START DATASET RECORDS
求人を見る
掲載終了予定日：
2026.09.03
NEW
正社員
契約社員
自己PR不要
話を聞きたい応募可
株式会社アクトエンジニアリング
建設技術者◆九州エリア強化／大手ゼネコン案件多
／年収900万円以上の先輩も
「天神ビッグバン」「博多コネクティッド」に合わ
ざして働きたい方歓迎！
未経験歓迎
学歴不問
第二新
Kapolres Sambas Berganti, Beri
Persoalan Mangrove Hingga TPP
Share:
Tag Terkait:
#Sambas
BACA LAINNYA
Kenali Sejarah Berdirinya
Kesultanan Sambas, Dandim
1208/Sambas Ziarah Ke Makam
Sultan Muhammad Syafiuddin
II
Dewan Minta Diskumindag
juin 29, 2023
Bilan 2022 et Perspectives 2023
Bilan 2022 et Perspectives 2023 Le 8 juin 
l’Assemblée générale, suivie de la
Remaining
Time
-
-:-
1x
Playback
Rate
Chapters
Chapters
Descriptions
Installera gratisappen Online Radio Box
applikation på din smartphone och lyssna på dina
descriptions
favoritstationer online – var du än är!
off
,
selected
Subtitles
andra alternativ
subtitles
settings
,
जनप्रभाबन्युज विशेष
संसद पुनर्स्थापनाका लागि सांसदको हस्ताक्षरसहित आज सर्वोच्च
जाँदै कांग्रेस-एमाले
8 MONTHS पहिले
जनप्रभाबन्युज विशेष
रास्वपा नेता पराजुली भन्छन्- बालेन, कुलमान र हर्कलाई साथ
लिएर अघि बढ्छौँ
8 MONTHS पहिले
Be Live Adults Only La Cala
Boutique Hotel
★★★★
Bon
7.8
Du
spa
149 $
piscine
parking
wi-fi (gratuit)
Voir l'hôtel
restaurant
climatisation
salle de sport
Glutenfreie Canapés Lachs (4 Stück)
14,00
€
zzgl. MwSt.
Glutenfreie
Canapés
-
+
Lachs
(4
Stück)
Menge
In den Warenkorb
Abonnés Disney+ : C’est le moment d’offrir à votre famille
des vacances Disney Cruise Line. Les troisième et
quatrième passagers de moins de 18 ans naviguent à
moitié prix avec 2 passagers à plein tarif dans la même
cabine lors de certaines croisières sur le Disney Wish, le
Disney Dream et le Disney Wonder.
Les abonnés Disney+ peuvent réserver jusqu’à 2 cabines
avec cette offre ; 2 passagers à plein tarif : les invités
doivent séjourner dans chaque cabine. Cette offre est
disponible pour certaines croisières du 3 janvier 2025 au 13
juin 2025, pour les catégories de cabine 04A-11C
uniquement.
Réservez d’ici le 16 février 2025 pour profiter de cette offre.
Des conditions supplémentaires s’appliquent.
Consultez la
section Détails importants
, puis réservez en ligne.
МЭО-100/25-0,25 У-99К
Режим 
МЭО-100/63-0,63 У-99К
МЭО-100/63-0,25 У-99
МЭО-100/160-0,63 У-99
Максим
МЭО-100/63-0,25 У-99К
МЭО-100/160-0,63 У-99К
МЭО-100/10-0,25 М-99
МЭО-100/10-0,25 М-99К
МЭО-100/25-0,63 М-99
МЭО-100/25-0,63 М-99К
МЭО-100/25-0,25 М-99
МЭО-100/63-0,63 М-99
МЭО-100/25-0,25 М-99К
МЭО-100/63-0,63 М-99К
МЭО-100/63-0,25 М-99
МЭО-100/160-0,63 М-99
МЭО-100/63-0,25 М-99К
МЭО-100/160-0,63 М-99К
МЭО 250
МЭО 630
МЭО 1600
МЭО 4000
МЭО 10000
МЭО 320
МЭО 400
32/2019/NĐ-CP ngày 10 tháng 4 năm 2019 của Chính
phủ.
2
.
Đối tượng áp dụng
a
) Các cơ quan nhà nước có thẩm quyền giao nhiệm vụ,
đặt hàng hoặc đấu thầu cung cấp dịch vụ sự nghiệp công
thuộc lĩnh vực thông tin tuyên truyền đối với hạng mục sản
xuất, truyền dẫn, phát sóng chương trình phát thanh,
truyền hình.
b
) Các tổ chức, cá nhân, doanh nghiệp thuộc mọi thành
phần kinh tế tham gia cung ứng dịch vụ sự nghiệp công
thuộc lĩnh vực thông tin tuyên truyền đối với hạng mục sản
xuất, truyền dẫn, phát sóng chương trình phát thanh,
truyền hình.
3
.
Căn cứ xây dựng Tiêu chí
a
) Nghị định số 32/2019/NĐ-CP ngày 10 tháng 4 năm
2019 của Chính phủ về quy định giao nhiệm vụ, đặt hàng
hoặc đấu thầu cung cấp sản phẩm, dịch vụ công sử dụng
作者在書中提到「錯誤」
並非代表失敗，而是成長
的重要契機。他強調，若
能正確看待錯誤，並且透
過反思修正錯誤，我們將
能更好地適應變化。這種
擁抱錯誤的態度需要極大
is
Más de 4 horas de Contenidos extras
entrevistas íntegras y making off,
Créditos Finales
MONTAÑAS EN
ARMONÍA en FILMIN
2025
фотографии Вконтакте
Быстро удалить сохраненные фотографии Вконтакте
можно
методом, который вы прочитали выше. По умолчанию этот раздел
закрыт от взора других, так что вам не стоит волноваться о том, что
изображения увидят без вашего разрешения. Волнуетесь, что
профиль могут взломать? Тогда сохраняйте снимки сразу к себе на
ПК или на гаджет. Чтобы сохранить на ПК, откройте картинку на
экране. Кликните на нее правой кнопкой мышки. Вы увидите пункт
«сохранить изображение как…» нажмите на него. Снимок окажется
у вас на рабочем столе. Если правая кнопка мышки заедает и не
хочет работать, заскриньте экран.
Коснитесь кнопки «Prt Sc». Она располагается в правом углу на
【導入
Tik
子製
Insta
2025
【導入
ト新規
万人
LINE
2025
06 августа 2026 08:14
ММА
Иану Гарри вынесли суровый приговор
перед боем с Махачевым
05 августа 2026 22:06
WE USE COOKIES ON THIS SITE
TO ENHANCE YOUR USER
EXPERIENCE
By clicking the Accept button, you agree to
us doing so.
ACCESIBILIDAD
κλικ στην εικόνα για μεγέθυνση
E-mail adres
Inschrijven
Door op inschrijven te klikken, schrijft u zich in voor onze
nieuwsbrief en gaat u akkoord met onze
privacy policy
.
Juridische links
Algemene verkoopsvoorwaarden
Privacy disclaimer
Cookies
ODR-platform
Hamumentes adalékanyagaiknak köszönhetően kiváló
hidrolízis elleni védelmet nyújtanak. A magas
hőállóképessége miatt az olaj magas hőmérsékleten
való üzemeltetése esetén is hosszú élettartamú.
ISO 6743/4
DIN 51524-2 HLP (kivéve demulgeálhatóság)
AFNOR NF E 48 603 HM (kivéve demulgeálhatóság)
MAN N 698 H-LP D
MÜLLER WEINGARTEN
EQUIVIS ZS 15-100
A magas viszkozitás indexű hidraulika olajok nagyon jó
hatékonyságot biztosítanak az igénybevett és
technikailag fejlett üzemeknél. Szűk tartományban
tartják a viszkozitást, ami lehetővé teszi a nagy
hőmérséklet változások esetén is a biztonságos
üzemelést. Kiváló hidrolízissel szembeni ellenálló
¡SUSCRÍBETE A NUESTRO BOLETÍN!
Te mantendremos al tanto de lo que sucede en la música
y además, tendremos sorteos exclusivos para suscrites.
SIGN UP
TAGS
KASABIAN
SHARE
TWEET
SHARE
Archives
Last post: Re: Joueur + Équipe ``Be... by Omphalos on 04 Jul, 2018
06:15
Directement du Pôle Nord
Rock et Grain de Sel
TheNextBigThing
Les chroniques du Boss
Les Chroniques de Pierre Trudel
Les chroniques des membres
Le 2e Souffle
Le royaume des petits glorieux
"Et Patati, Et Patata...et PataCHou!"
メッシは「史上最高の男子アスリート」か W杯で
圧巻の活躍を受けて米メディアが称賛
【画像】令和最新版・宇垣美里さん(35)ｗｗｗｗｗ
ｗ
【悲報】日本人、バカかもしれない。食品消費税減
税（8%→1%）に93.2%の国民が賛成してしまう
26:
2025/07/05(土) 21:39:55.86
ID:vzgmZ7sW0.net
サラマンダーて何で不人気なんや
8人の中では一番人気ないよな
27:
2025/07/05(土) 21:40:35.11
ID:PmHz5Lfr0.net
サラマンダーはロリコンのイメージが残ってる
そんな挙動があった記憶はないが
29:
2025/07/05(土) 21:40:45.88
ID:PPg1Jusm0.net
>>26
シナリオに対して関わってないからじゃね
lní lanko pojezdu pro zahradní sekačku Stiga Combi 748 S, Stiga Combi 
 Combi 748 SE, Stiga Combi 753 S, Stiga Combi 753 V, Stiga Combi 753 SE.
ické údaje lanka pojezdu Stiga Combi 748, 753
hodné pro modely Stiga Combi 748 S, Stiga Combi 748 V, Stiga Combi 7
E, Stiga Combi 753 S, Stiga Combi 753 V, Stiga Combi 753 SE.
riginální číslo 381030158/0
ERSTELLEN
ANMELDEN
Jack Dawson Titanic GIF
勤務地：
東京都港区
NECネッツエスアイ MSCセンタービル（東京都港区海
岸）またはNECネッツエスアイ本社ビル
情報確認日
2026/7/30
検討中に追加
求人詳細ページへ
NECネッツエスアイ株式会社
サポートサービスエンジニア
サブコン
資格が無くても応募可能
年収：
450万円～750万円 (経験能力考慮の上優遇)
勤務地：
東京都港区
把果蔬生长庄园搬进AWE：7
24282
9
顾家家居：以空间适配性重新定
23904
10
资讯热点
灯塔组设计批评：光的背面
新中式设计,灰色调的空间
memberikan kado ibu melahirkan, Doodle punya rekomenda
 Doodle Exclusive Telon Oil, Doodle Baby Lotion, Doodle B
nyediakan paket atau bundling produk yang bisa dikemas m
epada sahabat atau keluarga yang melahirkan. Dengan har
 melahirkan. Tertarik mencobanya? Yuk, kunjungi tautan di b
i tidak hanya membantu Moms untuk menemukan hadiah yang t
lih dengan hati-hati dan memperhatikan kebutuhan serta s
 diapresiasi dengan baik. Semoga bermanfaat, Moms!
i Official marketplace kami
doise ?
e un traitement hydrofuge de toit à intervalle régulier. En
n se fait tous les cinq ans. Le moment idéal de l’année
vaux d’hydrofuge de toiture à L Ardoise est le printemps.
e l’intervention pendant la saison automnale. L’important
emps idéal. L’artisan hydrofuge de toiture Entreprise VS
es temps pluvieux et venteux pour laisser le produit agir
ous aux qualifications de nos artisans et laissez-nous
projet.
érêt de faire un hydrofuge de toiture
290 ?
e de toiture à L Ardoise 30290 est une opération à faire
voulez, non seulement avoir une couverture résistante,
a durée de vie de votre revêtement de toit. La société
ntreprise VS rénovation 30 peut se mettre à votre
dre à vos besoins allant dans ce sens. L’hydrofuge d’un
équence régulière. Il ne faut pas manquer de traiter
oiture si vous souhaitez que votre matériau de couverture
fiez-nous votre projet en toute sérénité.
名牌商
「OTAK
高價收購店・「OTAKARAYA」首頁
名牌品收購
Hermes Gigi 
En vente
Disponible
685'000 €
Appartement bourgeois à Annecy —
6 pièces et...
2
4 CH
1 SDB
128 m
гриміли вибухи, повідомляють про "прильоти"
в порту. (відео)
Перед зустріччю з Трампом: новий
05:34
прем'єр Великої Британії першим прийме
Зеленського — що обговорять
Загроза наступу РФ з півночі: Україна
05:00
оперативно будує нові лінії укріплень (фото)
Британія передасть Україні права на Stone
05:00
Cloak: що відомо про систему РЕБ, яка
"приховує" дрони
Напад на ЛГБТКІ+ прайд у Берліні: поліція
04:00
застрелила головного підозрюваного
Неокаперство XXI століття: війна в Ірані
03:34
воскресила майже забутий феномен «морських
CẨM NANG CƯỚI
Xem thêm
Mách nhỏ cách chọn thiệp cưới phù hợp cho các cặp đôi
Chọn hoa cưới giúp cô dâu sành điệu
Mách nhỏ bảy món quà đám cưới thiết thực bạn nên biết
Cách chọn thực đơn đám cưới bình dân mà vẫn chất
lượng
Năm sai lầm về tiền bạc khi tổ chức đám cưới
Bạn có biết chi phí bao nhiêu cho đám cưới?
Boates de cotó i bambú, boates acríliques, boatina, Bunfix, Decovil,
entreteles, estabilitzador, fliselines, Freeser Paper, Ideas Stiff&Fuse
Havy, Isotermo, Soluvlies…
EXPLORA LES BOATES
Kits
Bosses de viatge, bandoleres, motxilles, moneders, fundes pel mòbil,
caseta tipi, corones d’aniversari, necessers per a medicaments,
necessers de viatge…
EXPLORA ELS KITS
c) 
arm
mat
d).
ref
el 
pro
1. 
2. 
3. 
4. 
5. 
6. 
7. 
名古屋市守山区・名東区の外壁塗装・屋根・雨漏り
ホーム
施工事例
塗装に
END DATASET RECORDS
Among the lines above, find those with the word "demulgeálhatóság" and list them.

* ANSWER BOX
DIN 51524-2 HLP (kivéve demulgeálhatóság)
AFNOR NF E 48 603 HM (kivéve demulgeálhatóság)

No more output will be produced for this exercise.